5 out of 5 stars Old Tycoons Grabbing Old Masters   October 27, 2008
 2 out of 2 found this review helpful

This excellent book is written for the general reader but is nonetheless based on deep and solid research and thorough knowledge. Author Saltzman wears her learning lightly and her prose sparkles as she chronicles the nearly forty year (roughly from the mid-1880's until 1921) "raid" by American collectors with large personal fortunes on the great Old Masters privately held in Europe. She does this by concentrating on the preeminent collectors such as Henry Marquand, Isabella Stewart Gardner, J. P. Morgan, Harry and Louisine Havemeyer and Henry Clay Frick and others, together with the consultants and dealers who advised them, sought to manipulate them and sometimes were less than honest with them. The competition that resulted is the basis for several of the great art museums in the US today.

Although some of the collectors were motivated in part by a desire to give America a great culture to match its rising power, most of them were fiercely competitive with one another, each seeking to outdo the others and possess the recognized top collection in terms of beauty or monetary worth or both. Each wanted to have the most "great works" by the "greatest artists." The only restraint was the size of their respective fortunes, which sometimes (as in the case of Granger) imposed limits. The narration is enlivened by adroit sketches of the lives and personalities of the salient persons involved in the race to acquire (by the collectors) and to become rich and influential (dealers and others). Saltzman is equally adroit in describing the power, appeal and importance of the great pictures the collectors sought.

Although always discreet, Saltzman's pen portraits are filled with incisive observations on character and psychology. Marquand, for example, emerges as more altruistic in motive than most while Frick obsessively focused on amassing the most valuable collection in the US (priding himself on driving as hard a bargain as possible for each acquisition).
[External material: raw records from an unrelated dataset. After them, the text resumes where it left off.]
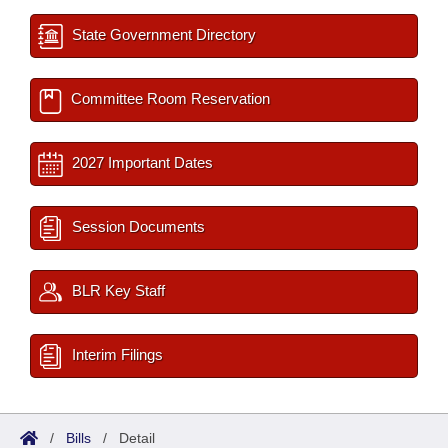
State Government Directory
Committee Room Reservation
2027 Important Dates
Session Documents
BLR Key Staff
Interim Filings
/
Bills
/
Detail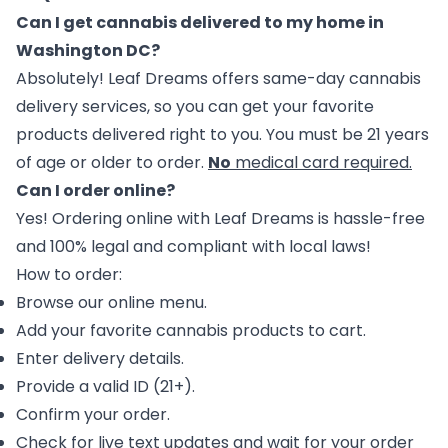
Can I get cannabis delivered to my home in
Washington DC?
Absolutely! Leaf Dreams offers same-day
cannabis
delivery services
, so you can get your favorite
products delivered right to you. You must be 21 years
of age or older to order.
No
medical card required.
Can I order online?
Yes!
Ordering
online with Leaf Dreams is hassle-free
and 100% legal and compliant with local laws!
How to order:
Browse our online menu.
Add your favorite cannabis products to cart.
Enter delivery details.
Provide a valid ID (21+).
Confirm your order.
Check for live text updates and wait for your order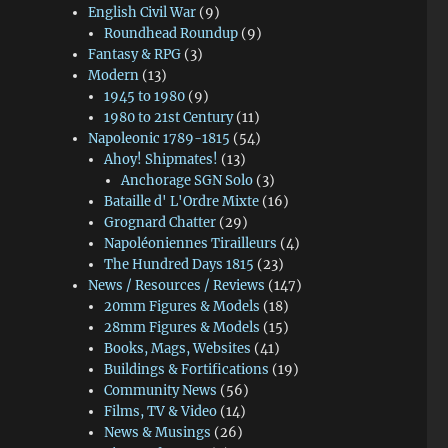
English Civil War
(9)
Roundhead Roundup
(9)
Fantasy & RPG
(3)
Modern
(13)
1945 to 1980
(9)
1980 to 21st Century
(11)
Napoleonic 1789-1815
(54)
Ahoy! Shipmates!
(13)
Anchorage SGN Solo
(3)
Bataille d' L'Ordre Mixte
(16)
Grognard Chatter
(29)
Napoléoniennes Tirailleurs
(4)
The Hundred Days 1815
(23)
News / Resources / Reviews
(147)
20mm Figures & Models
(18)
28mm Figures & Models
(15)
Books, Mags, Websites
(41)
Buildings & Fortifications
(19)
Community News
(56)
Films, TV & Video
(14)
News & Musings
(26)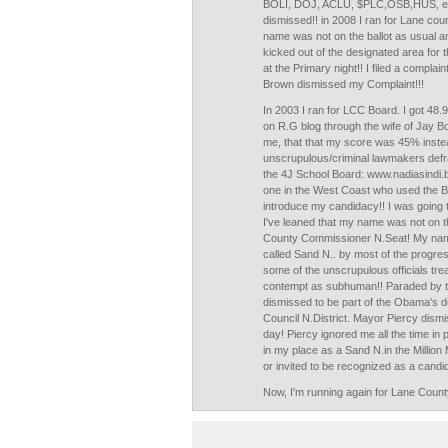
BOLI, DOJ, ACLU, $PLC,OSB,HUS, etc
dismissed!! in 2008 I ran for Lane co
name was not on the ballot as usual and
kicked out of the designated area for 
at the Primary night!! I filed a complai
Brown dismissed my Complaint!!!
In 2003 I ran for LCC Board. I got 48.
on R.G blog through the wife of Jay B
me, that that my score was 45% inste
unscrupulous/criminal lawmakers defra
the 4J School Board: www.nadiasindi.
one in the West Coast who used the B
introduce my candidacy!! I was going to 
I've leaned that my name was not on th
County Commissioner N.Seat! My name
called Sand N.. by most of the prog
some of the unscrupulous officials trea
contempt as subhuman!! Paraded by th
dismissed to be part of the Obama's de
Council N.District. Mayor Piercy dismi
day! Piercy ignored me all the time in
in my place as a Sand N.in the Milli
or invited to be recognized as a candid
Now, I'm running again for Lane Coun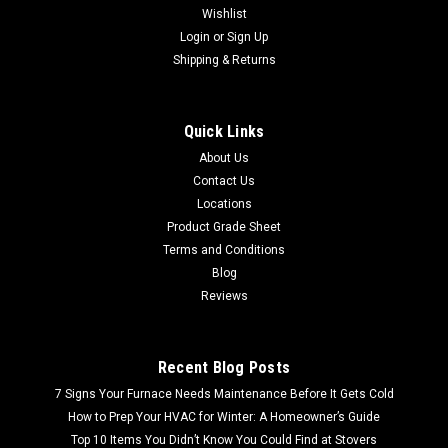
Wishlist
Login
or
Sign Up
Shipping & Returns
Quick Links
About Us
Contact Us
Locations
Product Grade Sheet
Terms and Conditions
Blog
Reviews
Recent Blog Posts
7 Signs Your Furnace Needs Maintenance Before It Gets Cold
How to Prep Your HVAC for Winter: A Homeowner’s Guide
Top 10 Items You Didn’t Know You Could Find at Stovers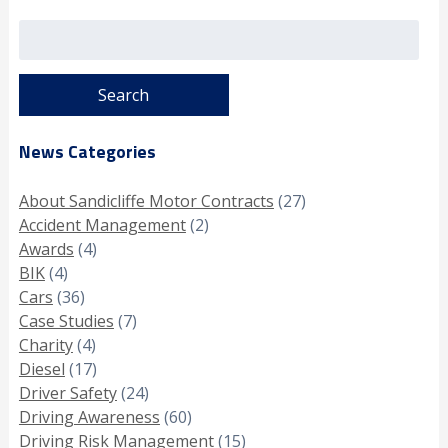
Search
for:
News Categories
About Sandicliffe Motor Contracts
(27)
Accident Management
(2)
Awards
(4)
BIK
(4)
Cars
(36)
Case Studies
(7)
Charity
(4)
Diesel
(17)
Driver Safety
(24)
Driving Awareness
(60)
Driving Risk Management
(15)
Frick, in keeping with his personality and his occasionally ruthless business career, created his own posthumous museum where his collection would be displayed in his NYC mansion just as it had been in his lifetime. Granger did much the same thing with her collection. The famous connoisseur Bernard Berenson, for his part, comes across as something less than honest and straightforward in his interactions with dealers and collectors.

This whole episode is well known to art historians but much less so among general readers. This brilliant book should remedy that.



5 out of 5 stars Excellent overview   September 30, 2008
 2 out of 2 found this review helpful

An excellent overview of American turn-of-the-century collecting habits. Most of the source material is pretty familiar, but the writing is fun and lively, and the book really moves along. Nicely illustrated.


5 out of 5 stars Old Masters, New World   September 11, 2008
 13 out of 13 found this review helpful

I just finished Old Masters, New World, and I have to say that I thoroughly enjoyed it from cover to cover. Cynthia Saltzman possesses a rare talent for combining scrupulous research with lively narration and telling social commentary. She clearly possesses a firm and reliable background in art history, knows the art world and art market like the back of her hand, and her insights into the psychology of the major collectors of the Gilded Age are spot on. I write frequently on the history of collecting myself for Apollo magazine, and I know that I will be using Saltzman's excellent book as a ready reference in the future. My only regret is that I didn't get a copy of this book in galley form in time to review it professionally, as I would have loved to sing its praises in print. I can't recommend this book highly enough to people interested in art, art collecting, or turn-of-the-century American history. It's a blast!